Pour éliminer le « pain point » (point de friction) de l’attente, il est parfois plus efficace de ne pas la réduire.
Mais de jouer sur la psychologie de ceux qui la subissent. C’est ce qu’a démontré l’expérience saisissante de l’aéroport de Houston aux États-Unis, lequel, pour faire chuter le nombre de plaintes liées à l’attente, a décidé de faire marcher tout le monde, littéralement.
Il y a plusieurs années déjà, la direction de l’aéroport de Houston croulait sous les plaintes des voyageurs, liées à un seul et unique problème : l’attente des bagages était insupportable. Cartésienne, la direction a fait ce que n’importe quel manager ferait face à ce type de problème, pour peu qu’on lui en accorde les moyens : recruter plus de bagagistes. Le temps d’attente moyen a alors nettement diminué et a été mesuré à sept minutes, un chiffre que beaucoup d’autres aéroports envient. Mais les plaintes n’ont, elles, pas diminué.

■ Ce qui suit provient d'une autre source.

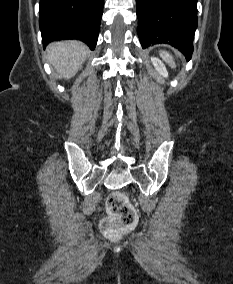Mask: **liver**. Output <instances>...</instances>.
Returning a JSON list of instances; mask_svg holds the SVG:
<instances>
[{
	"label": "liver",
	"instance_id": "1",
	"mask_svg": "<svg viewBox=\"0 0 233 284\" xmlns=\"http://www.w3.org/2000/svg\"><path fill=\"white\" fill-rule=\"evenodd\" d=\"M47 53L48 60L59 77L69 79L82 67L88 48L79 41L53 42L47 47Z\"/></svg>",
	"mask_w": 233,
	"mask_h": 284
}]
</instances>
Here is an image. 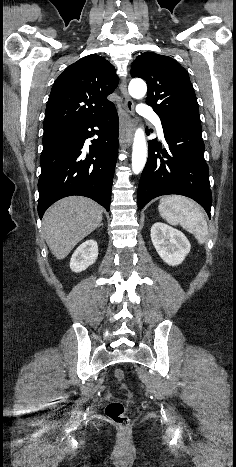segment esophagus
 I'll return each mask as SVG.
<instances>
[{
	"mask_svg": "<svg viewBox=\"0 0 236 467\" xmlns=\"http://www.w3.org/2000/svg\"><path fill=\"white\" fill-rule=\"evenodd\" d=\"M126 82V77H123L121 81V94L124 98V131L122 133V137L123 143L130 145L132 143L133 132L135 129L134 103L127 92Z\"/></svg>",
	"mask_w": 236,
	"mask_h": 467,
	"instance_id": "34e87169",
	"label": "esophagus"
}]
</instances>
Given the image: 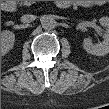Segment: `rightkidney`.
I'll return each instance as SVG.
<instances>
[{
    "label": "right kidney",
    "instance_id": "1",
    "mask_svg": "<svg viewBox=\"0 0 109 109\" xmlns=\"http://www.w3.org/2000/svg\"><path fill=\"white\" fill-rule=\"evenodd\" d=\"M15 35L11 31H3L1 34V52L6 54L13 47Z\"/></svg>",
    "mask_w": 109,
    "mask_h": 109
}]
</instances>
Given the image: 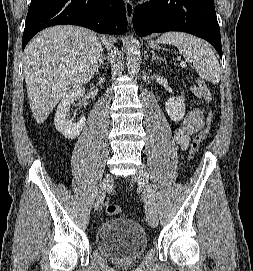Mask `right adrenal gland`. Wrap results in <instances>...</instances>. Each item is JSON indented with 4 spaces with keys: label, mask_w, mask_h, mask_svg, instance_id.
I'll return each mask as SVG.
<instances>
[{
    "label": "right adrenal gland",
    "mask_w": 253,
    "mask_h": 271,
    "mask_svg": "<svg viewBox=\"0 0 253 271\" xmlns=\"http://www.w3.org/2000/svg\"><path fill=\"white\" fill-rule=\"evenodd\" d=\"M101 65H104V53L102 52L98 61V65H97V72L99 71V68L101 67Z\"/></svg>",
    "instance_id": "2a0ac1e0"
}]
</instances>
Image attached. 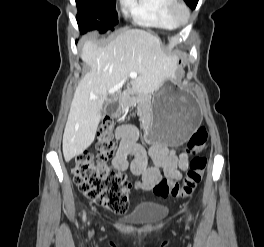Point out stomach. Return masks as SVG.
Masks as SVG:
<instances>
[{
    "mask_svg": "<svg viewBox=\"0 0 264 247\" xmlns=\"http://www.w3.org/2000/svg\"><path fill=\"white\" fill-rule=\"evenodd\" d=\"M200 121L195 98L167 79L152 97L147 136L151 141L164 143L165 147H180L182 142L189 141Z\"/></svg>",
    "mask_w": 264,
    "mask_h": 247,
    "instance_id": "0dacf381",
    "label": "stomach"
}]
</instances>
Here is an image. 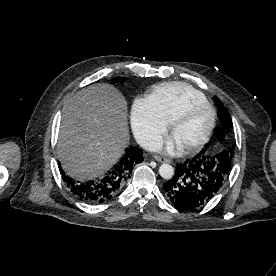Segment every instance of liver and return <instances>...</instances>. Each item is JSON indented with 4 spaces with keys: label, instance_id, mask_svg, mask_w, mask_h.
I'll return each instance as SVG.
<instances>
[{
    "label": "liver",
    "instance_id": "obj_1",
    "mask_svg": "<svg viewBox=\"0 0 276 276\" xmlns=\"http://www.w3.org/2000/svg\"><path fill=\"white\" fill-rule=\"evenodd\" d=\"M128 142L127 103L111 85L86 87L64 107L57 153L73 178L101 175L116 163Z\"/></svg>",
    "mask_w": 276,
    "mask_h": 276
}]
</instances>
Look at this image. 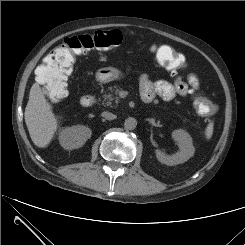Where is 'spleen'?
<instances>
[{
	"label": "spleen",
	"mask_w": 245,
	"mask_h": 245,
	"mask_svg": "<svg viewBox=\"0 0 245 245\" xmlns=\"http://www.w3.org/2000/svg\"><path fill=\"white\" fill-rule=\"evenodd\" d=\"M213 122L209 123L205 129V137L207 140L211 139L212 135H213Z\"/></svg>",
	"instance_id": "spleen-1"
}]
</instances>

L’analyse de cette attente a donc été poussée un peu plus loin, et il est apparu que sur ces sept minutes, six étaient passées devant les carrousels à bagages, ces tapis roulants où l'on regarde debout des dizaines de valises défiler en guettant anxieusement la sienne. Et une seule minute pour se rendre de la porte d’arrivée vers ce hall où défilent les bagages. L’aéroport a donc décidé… d’éloigner les portes d’arrivée. Le temps d’attente total n’a pas changé, mais les voyageurs passaient désormais six minutes à marcher, et une minute à attendre devant le carrousel. Les plaintes, comme les voyageurs, se sont envolées : alors que la durée d’attente restait la même, elle n’était plus perçue comme une souffrance, un « pain point ». Parce que les voyageurs étaient distraits, occupés.

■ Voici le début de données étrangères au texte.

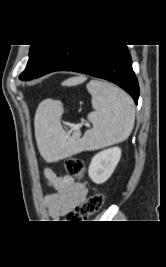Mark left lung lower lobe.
I'll return each mask as SVG.
<instances>
[{"label": "left lung lower lobe", "instance_id": "0a47b994", "mask_svg": "<svg viewBox=\"0 0 166 267\" xmlns=\"http://www.w3.org/2000/svg\"><path fill=\"white\" fill-rule=\"evenodd\" d=\"M55 71H74L111 81L138 102L139 86L126 45H59L45 60L35 78Z\"/></svg>", "mask_w": 166, "mask_h": 267}]
</instances>
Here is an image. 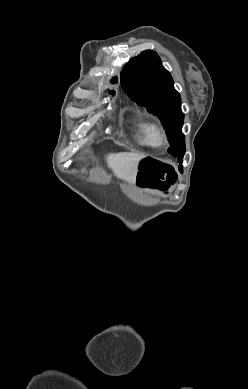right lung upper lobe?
Instances as JSON below:
<instances>
[{
  "instance_id": "cb5924a9",
  "label": "right lung upper lobe",
  "mask_w": 248,
  "mask_h": 389,
  "mask_svg": "<svg viewBox=\"0 0 248 389\" xmlns=\"http://www.w3.org/2000/svg\"><path fill=\"white\" fill-rule=\"evenodd\" d=\"M116 81H117V80H116V79H114V80H113V83H115ZM112 92L114 93V91H112Z\"/></svg>"
}]
</instances>
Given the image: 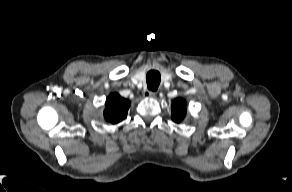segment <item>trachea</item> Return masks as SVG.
<instances>
[{"instance_id":"trachea-1","label":"trachea","mask_w":292,"mask_h":192,"mask_svg":"<svg viewBox=\"0 0 292 192\" xmlns=\"http://www.w3.org/2000/svg\"><path fill=\"white\" fill-rule=\"evenodd\" d=\"M161 81V76L158 71L151 70L147 73L146 82L148 89L151 91H156Z\"/></svg>"}]
</instances>
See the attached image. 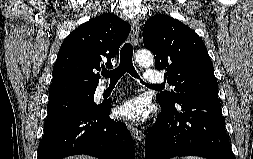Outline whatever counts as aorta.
Wrapping results in <instances>:
<instances>
[{
    "label": "aorta",
    "mask_w": 253,
    "mask_h": 159,
    "mask_svg": "<svg viewBox=\"0 0 253 159\" xmlns=\"http://www.w3.org/2000/svg\"><path fill=\"white\" fill-rule=\"evenodd\" d=\"M135 60L141 66H150L153 64L154 57L151 52L141 50L136 53Z\"/></svg>",
    "instance_id": "aorta-1"
}]
</instances>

Des carrousels et des miroirs
Cette histoire rappelle l’anecdote fondatrice du wait marketing. Dans les années 1920, les gratte-ciels s’élevaient de plus en plus haut, et accueillaient de plus en plus de travailleurs. Lesquels s’agglutinaient de plus en plus nombreux et de plus en plus impatients devant les portes d’ascenseurs. Les entreprises locataires de l’immeuble ont menacé de partir. Plutôt que d’ajouter de nouveaux ascenseurs, le manager a décidé… d’installer des miroirs à côté des ascenseurs. Le temps d’attente n’a pas diminué, mais les occupants étaient désormais bien trop occupés à se regarder dans la glace pour voir le temps passer. Les plaintes ont cessé du jour au lendemain, et l'on trouve désormais des miroirs à côté des portes d’ascenseur de presque tous les immeubles de bureaux dans le monde.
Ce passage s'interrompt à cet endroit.